Le succès du traitement repose sur la qualité de l’information du patient pour qu’il comprenne l’intérêt de l’éradication, la nécessité de bien prendre le traitement jusqu’à son terme pour une efficacité optimale et l’importance du contrôle d’éradication. Ces nouvelles recommandations mettent l’accent sur la nécessaire collaboration entre les différents spécialistes impliqués, avec un rôle central des gastroentérologues dans la coordination de la prise en charge en lien principalement avec les généralistes (mise à disposition de courriers-types) [1].

Références

  1. Fiches « Pertinence des soins » sur le diagnostic et le traitement de l’infection par H. pylori chez l’adulte et rapport d’élaboration.
    https://www.has-sante.fr/portail/jcms/c_2774179/fr/pertinence-des-
    actes-et-prescriptions-medicamenteuses-chez-un-patient-adulte-infecte-par-helicobacter-pylori
  2. Malfertheiner P, Megraud F, O’Morain CA, Gisbert JP, Kuipers EJ, Axon AT, et al. Management of Helicobacter pylori infection-the Maastricht V/Florence Consensus Report. Gut 2017;66(1):6-30.
  3. Fallone CA, Chiba N, van Zanten SV, Fischbach L, Gisbert JP, Hunt RH, et al. The Toronto Consensus for the treatment of Helicobacter pylori infection in adults. Gastroenterology 2016;151(1):51-69.
  4. Megraud F, Floch P, Labenz J, Lehours P. Diagnosis of Helicobacter pylori infection. Helicobacter 2016;21 Suppl 1:8-13.
  5. Burucoa C, Delchier JC, Courillon-Mallet A, de Korwin JD, Megraud F, Zerbib F, et al. Comparative evaluation of 29 commercial Helicobacter pylori serological kits. Helicobacter 2013;18(3):169-79.
  6. Sugano K, Tack J, Kuipers EJ, Graham DY, El-Omar, EM, Miura S, et al. Kyoto global consensus report on Helicobacter pylori ­gastritis. Gut 2015;64(9):1353-67.

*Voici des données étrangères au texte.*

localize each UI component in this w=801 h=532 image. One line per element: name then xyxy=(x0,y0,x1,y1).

  7. Lopez-Gongora S, Puig I, Calvet X, Villoria A, Baylina M, Munoz N, et al. Systematic review and meta-analysis: susceptibility-guided ­versus empirical antibiotic treatment for Helicobacter pylori infection. J Antimicrob Chemother 2015;70(9):2447-55.

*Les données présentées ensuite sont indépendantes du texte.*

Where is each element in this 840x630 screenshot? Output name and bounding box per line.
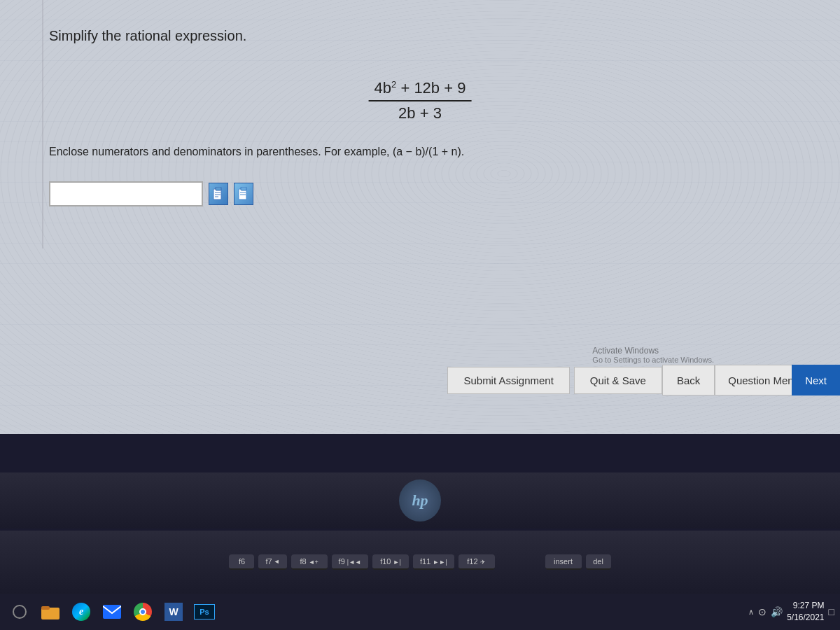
key-f6[interactable]: f6 xyxy=(229,554,254,570)
svg-rect-1 xyxy=(216,187,221,190)
svg-rect-10 xyxy=(41,606,50,610)
question-instruction: Simplify the rational expression. xyxy=(49,28,798,44)
screen: Simplify the rational expression. 4b2 + … xyxy=(0,0,840,434)
chrome-icon xyxy=(134,603,152,621)
key-f10[interactable]: f10 ►| xyxy=(372,554,409,570)
system-tray: ∧ ⊙ 🔊 9:27 PM 5/16/2021 □ xyxy=(748,600,834,624)
back-button[interactable]: Back xyxy=(662,365,715,396)
paste-icon-2[interactable] xyxy=(234,183,253,205)
hp-logo: hp xyxy=(399,479,441,522)
taskbar-word[interactable]: W xyxy=(160,598,188,626)
clock-date: 5/16/2021 xyxy=(787,612,824,624)
notification-icon[interactable]: □ xyxy=(829,606,834,617)
right-buttons: Back Question Menu ▲ Next xyxy=(662,365,826,396)
key-del[interactable]: del xyxy=(586,554,611,570)
activate-windows-text: Activate Windows Go to Settings to activ… xyxy=(592,346,714,364)
key-f9[interactable]: f9 |◄◄ xyxy=(332,554,368,570)
volume-icon[interactable]: 🔊 xyxy=(771,606,783,617)
margin-line xyxy=(42,0,43,248)
key-f12[interactable]: f12 ✈ xyxy=(458,554,495,570)
screen-content: Simplify the rational expression. 4b2 + … xyxy=(0,0,840,248)
network-icon[interactable]: ⊙ xyxy=(758,606,766,617)
key-insert[interactable]: insert xyxy=(545,554,582,570)
taskbar-mail[interactable] xyxy=(98,598,126,626)
key-f7[interactable]: f7 ◄ xyxy=(258,554,286,570)
quit-save-button[interactable]: Quit & Save xyxy=(574,367,662,394)
taskbar: e W Ps ∧ ⊙ 🔊 9:27 PM 5/16/2021 □ xyxy=(0,594,840,630)
time-display[interactable]: 9:27 PM 5/16/2021 xyxy=(787,600,824,624)
answer-input[interactable] xyxy=(49,181,203,206)
ps-icon: Ps xyxy=(194,604,215,620)
taskbar-chrome[interactable] xyxy=(129,598,157,626)
key-f8[interactable]: f8 ◄+ xyxy=(291,554,328,570)
taskbar-file-explorer[interactable] xyxy=(36,598,64,626)
edge-icon: e xyxy=(72,603,90,621)
paste-icon-1[interactable] xyxy=(209,183,228,205)
word-icon: W xyxy=(164,603,183,621)
center-buttons: Submit Assignment Quit & Save xyxy=(447,367,662,394)
key-f11[interactable]: f11 ►►| xyxy=(413,554,454,570)
fraction-numerator: 4b2 + 12b + 9 xyxy=(369,79,472,102)
taskbar-search-button[interactable] xyxy=(6,598,34,626)
submit-assignment-button[interactable]: Submit Assignment xyxy=(447,367,569,394)
action-bar: Submit Assignment Quit & Save Back Quest… xyxy=(0,365,840,396)
keyboard-area: f6 f7 ◄ f8 ◄+ f9 |◄◄ f10 ►| f11 ►►| f12 … xyxy=(0,531,840,594)
fraction: 4b2 + 12b + 9 2b + 3 xyxy=(369,79,472,122)
tray-expand[interactable]: ∧ xyxy=(748,608,754,617)
fraction-denominator: 2b + 3 xyxy=(393,102,447,122)
taskbar-edge[interactable]: e xyxy=(67,598,95,626)
answer-row xyxy=(49,181,798,206)
next-button[interactable]: Next xyxy=(792,365,840,396)
svg-rect-6 xyxy=(241,187,246,190)
hint-text: Enclose numerators and denominators in p… xyxy=(49,144,798,160)
taskbar-photoshop[interactable]: Ps xyxy=(190,598,218,626)
clock-time: 9:27 PM xyxy=(787,600,824,612)
svg-rect-11 xyxy=(103,605,121,619)
fraction-display: 4b2 + 12b + 9 2b + 3 xyxy=(369,79,472,122)
laptop-body: hp xyxy=(0,472,840,528)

  8. Martos M, Bujanda L, Salicio Y, Sarasqueta C, Ibarra B, Mendarte U, et al. Clarithromycin for first-line treatment of Helicobacter pylori infection after culture in high resistance regions. Eur J Gastroenterol Hepatol 2014;
    26(12):1380-4.
  9. Apostolopoulos P, Koumoutsos I, Ekmektzoglou K, Dogantzis P, Vlachou E, Kalantzis C, et al. Concomitant versus sequential therapy for the treatment of Helicobacter pylori infection: a Greek randomized prospective study. Scand J Gastro­enterol 2016;51(2):145-51.
  10. Liou JM, Fang YJ, Chen CC, Bair MJ, Chang CY, Lee YC, et al. Concomitant, bismuth quadruple, and 14-day triple therapy in the first-line treatment of Helicobacter pylori: a multicentre, open-label, randomised trial. Lancet 2016;388(10058):2355-65.